The National Skills Test was an accumulation of the Emergency Medical Technicians basic class, whereby each student had to perform seven specific skills; medical, trauma, bleeding control and shock management, CPR and AED, c-spine, oxygen and bag valve mask of an apneic patient. Students had to maintain a minimum average of 80 percent. Nine of eleven students passed all seven skills, and are eligible to sit for the written National Registry Emergency Medical Technicians exam.
“This is the largest pass rate of CHS CTE students to pass the test on their first try,” Frank Sakelarios, health sciences teacher and Health Occupations Student Association, or HOSA, advisor at CHS, said. “I am so proud of all eleven students in the class. They worked extremely hard and have always shown true professionalism and dedication to the class and the EMT profession.”
The EMT basic class is a 7.5 credit college class that is also taught at Western Nevada College, Truckee Meadows Community College, and REMSA. Students at CHS follow a strict program throughout the year to complete this class. Additionally, students have to complete an 8-hour shift in an emergency department, attend a ride-along with Carson Fire, and be present at numerous skill days that take place after school hours.
Sakelarios said Carson Fire is a big supporter of the class, by coming in to teach and share experiences with the students.
“The students and I are grateful to Carson Fire, Jeff Davies, Curtis Baker, and Stephanie Lockhart for their assistance with the class,” he said. “The students have worked very hard to make it to this point, and to have so many students pass the National Skills Test is a very proud moment for this program.”
Alexa Michel Ortega Cortes, who aspires to become a fire fighter/paramedic, said working with Carson Fire gave the class a head start.
“It was a great experience,” she said. “The paramedics that we met told us that when they were in high school they didn’t have the chance to take the class [EMT basic]. They had to wait until college. They always told us that we were a step ahead.”

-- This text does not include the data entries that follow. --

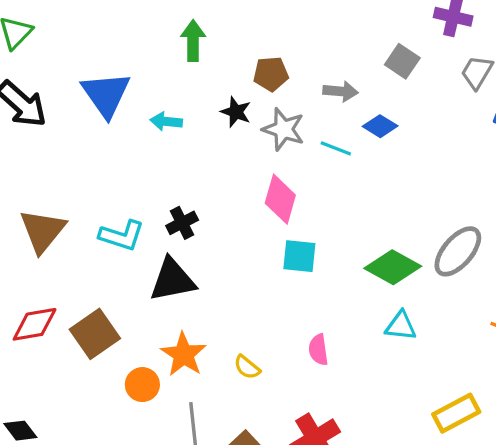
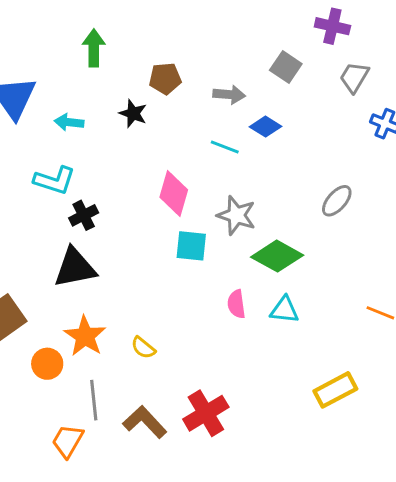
gray star: (283, 129) -> (236, 215), moved
cyan L-shape: (122, 236) -> (55, 180), moved
gray ellipse: (458, 251) -> (337, 201), moved, size x0.7
pink semicircle: (318, 350) -> (236, 304), moved

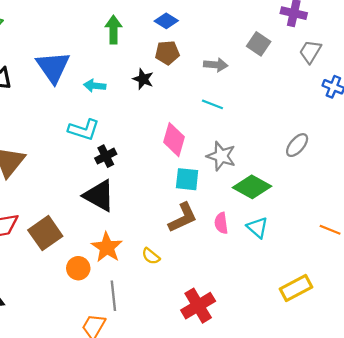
blue diamond: (265, 127) -> (166, 21), moved
black triangle: (75, 268) -> (99, 196), turned 40
cyan triangle: (284, 310) -> (257, 228), turned 35
brown L-shape: (145, 422) -> (183, 218), moved, turned 108

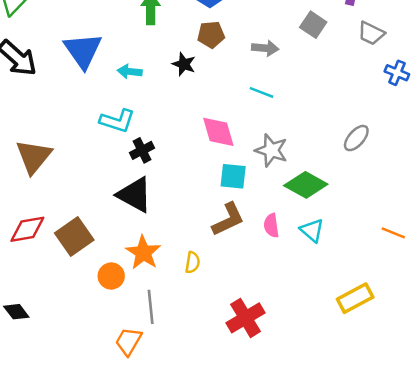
gray trapezoid: (310, 52) -> (371, 33), turned -95
pink diamond: (174, 140) -> (218, 132), turned -32
yellow semicircle: (151, 256) -> (193, 262), turned -120

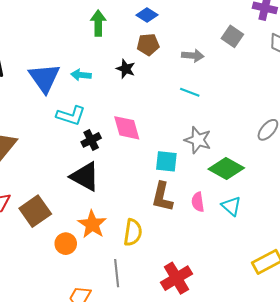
blue triangle: (83, 51) -> (44, 78), moved
pink diamond: (218, 132) -> (127, 128), moved
brown L-shape: (228, 219) -> (162, 197), turned 128
yellow semicircle: (193, 262) -> (133, 232), size x1.5
gray line: (151, 307) -> (117, 273), moved

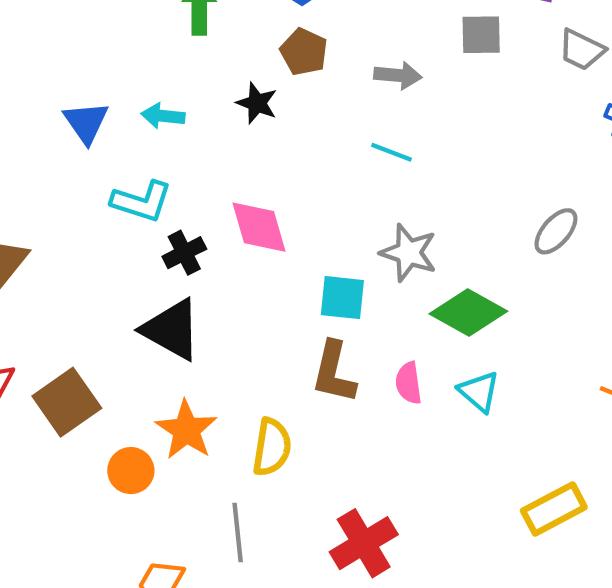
gray square: (232, 36) -> (481, 35), turned -35
brown pentagon: (148, 44) -> (304, 52), turned 30
blue triangle: (44, 78) -> (86, 122), size x0.7

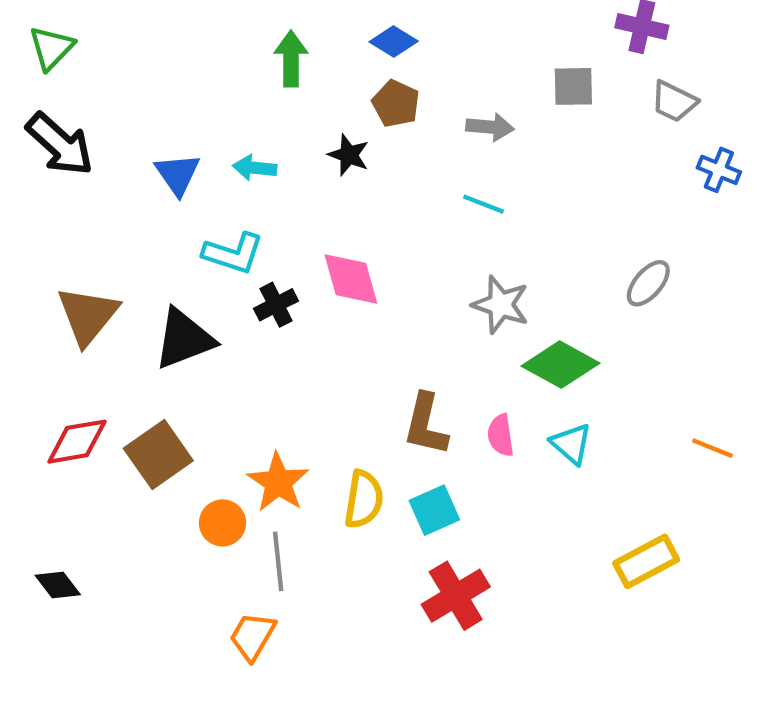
cyan square: (342, 298) -> (434, 510), moved, turned -30
black triangle: (171, 330) -> (184, 339), moved, turned -50
gray line: (238, 532) -> (278, 561), moved

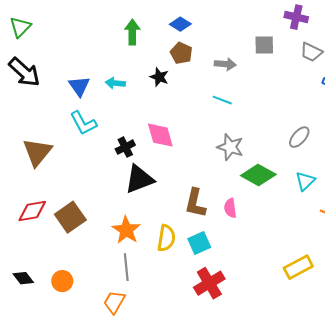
cyan L-shape: (233, 253) -> (83, 123), moved, turned 44
black triangle: (184, 339) -> (139, 179), moved
cyan triangle: (571, 444) -> (305, 181), moved, turned 35
orange circle: (223, 523) -> (62, 281), moved

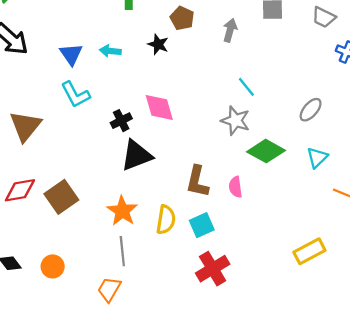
gray arrow: (225, 64) -> (230, 30), turned -80
cyan line: (222, 100) -> (246, 87), moved, turned 30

Cortes said that she spent hours after class each day studying every skill to prepare for the NREMT skills test.
Casandra Maldonado, another of the nine students who passed the NREMT, had taken the EMR class in her junior year and the EMT basic class in her senior year to prepare herself for the NREMT skills test.

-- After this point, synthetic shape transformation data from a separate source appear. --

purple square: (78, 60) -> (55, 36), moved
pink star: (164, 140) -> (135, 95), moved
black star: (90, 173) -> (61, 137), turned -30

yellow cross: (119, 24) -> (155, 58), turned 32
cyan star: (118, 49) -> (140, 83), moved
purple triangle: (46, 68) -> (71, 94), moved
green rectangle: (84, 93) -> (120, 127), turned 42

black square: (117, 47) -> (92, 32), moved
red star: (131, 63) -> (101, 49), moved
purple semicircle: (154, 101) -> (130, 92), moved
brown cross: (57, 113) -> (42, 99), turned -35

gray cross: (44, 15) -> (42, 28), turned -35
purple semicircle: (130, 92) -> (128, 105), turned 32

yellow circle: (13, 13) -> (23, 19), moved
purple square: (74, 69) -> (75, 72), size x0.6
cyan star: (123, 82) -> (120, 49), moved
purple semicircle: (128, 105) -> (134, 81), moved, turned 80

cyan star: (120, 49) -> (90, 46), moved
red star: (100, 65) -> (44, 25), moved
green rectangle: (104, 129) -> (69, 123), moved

“When the day came to take the NREMT skills test we were all a bit nervous, [but] I walked into every room ready to take the test,” Maldonado said. “I would say my biggest challenge was to perform a trauma assessment. It was part of the NREMT skill test, but it was very difficult to remember all of the steps, it took a lot of practice to get the skill down.”

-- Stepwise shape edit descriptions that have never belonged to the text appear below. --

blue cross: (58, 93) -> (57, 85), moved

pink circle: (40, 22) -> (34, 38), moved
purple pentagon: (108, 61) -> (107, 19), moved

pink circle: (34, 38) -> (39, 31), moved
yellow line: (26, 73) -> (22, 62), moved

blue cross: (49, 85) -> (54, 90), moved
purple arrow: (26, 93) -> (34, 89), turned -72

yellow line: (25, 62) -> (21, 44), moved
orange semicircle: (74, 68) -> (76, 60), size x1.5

Maldonado said her experience with Carson Fire was different. In an 8-hour ride-along, she said, they only went on two calls, one of which, the patient showed obvious signs of death.
“It was a hard experience, it’s something that I wasn’t exposed to and for a while I was very unsure of wanting to pursue a career in the medical field,” Maldonado said. “I had a good support system, Frank and Jeff [Carson Fire] were very understanding and they helped me get through it.”
Maldonado said she plans to attend Truckee Meadows Community College in the fall, and hopes to transfer to The University of Nevada, Reno to attend the nursing program.